Sword Points Offer II 004. A number that only appears once
You are given an integer array nums. Except for an element that appears only once , each element appears exactly three times. Please find and return the element that appears only once.
Difficulty: Moderate
示例 1:
输入:nums = [2,2,3,2] 输出:3
示例 2:
输入:nums = [0,1,0,1,0,1,100] 输出:100
提示:
● 1 <= nums.length <= 3 * 104
● -231 <= nums[i] <= 231 - 1
● nums 中,除某个元素仅出现 一次 外,其余每个元素都恰出现 三次
Knowledge point: Bit operation array
Method 1: Bit operations
analyze:
For counting the number of occurrences of numbers, you can think of a Hash table, but this does not use the feature that each element appears exactly three times. Or the time complexity of using sorting and then performing statistics may be higher than O(n). But if you have no ideas during the interview, you can answer the question first and let the interviewer guide you to continue answering.
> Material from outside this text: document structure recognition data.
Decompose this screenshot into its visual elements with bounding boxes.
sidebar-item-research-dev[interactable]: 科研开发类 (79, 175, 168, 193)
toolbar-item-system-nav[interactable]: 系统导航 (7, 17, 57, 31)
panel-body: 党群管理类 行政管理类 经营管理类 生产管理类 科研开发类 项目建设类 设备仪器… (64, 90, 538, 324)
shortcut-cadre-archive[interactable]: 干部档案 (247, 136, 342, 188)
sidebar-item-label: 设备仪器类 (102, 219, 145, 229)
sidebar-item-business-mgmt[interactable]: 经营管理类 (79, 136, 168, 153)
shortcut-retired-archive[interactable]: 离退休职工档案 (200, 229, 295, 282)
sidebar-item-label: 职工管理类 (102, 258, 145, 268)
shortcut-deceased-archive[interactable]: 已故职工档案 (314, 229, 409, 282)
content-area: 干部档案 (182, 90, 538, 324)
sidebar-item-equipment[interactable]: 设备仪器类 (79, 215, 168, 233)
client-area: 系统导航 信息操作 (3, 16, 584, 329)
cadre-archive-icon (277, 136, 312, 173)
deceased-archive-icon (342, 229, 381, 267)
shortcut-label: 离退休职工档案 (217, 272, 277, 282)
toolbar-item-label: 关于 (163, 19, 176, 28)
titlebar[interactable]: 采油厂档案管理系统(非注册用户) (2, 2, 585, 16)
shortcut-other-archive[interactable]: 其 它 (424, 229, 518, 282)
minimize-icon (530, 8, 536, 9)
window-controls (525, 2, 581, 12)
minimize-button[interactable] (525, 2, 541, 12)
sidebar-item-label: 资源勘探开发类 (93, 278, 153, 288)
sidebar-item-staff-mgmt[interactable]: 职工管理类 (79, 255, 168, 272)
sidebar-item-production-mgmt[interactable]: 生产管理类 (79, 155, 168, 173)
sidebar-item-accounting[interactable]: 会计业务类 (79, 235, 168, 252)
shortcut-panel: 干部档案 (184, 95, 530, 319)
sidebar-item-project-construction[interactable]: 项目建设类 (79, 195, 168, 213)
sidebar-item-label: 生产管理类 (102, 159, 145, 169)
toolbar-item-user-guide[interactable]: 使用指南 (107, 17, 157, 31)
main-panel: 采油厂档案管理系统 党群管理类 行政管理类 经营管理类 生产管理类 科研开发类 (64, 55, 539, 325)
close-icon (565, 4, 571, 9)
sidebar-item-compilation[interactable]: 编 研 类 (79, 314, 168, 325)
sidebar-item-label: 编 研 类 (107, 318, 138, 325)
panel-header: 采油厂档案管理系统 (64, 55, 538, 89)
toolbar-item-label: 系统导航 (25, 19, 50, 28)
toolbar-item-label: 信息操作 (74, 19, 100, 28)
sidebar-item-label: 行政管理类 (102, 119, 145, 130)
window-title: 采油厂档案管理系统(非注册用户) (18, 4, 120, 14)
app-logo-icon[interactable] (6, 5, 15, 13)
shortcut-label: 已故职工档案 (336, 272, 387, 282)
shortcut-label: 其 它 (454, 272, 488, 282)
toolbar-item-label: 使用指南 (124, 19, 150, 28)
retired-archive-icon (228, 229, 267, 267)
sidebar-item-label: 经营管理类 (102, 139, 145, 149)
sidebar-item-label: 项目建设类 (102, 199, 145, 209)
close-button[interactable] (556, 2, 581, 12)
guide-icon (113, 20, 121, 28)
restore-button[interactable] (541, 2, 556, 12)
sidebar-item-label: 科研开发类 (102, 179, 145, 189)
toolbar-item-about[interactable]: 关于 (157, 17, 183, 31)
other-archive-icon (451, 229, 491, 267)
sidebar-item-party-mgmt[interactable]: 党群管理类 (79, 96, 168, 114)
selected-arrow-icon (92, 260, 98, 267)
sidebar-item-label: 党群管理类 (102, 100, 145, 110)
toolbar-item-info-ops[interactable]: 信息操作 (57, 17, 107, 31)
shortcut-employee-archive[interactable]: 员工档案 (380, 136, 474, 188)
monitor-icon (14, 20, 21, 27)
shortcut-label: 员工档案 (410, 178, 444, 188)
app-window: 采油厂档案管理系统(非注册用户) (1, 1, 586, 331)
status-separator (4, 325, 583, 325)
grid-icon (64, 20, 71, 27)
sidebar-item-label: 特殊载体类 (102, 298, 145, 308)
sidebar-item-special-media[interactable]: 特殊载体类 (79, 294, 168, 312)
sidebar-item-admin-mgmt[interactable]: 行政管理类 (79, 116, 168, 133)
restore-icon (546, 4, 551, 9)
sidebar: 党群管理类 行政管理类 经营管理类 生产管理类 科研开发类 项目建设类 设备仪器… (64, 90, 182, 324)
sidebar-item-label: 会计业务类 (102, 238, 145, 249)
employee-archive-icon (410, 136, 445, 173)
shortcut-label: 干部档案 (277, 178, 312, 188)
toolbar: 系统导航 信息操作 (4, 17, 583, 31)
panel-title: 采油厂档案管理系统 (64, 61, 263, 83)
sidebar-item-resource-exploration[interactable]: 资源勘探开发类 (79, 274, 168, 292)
There is a simplified version of this question similar to "In the input array, except for one number that appears only once, all other numbers appear twice. Please find the number that only appears once." The result of XORing any number with itself is 0. If you XOR all the numbers in the array, the final result is the number that appears only once.
Consider the binary form of a number. Add the digits at the same position of all numbers in the array.
If the numbers that appear three times are taken out separately, then the sum of any i-th digit of these numbers that appear three times can be divisible by 3. Therefore, if the sum of the i-th digits of all numbers in the array is divisible by 3, then the i-th digit of a number that appears only once must be 0; if the sum of the i-th digits of all numbers in the array is divisible by 3 If the remainder is 1, then the i-th digit of a number that appears only once must be 1.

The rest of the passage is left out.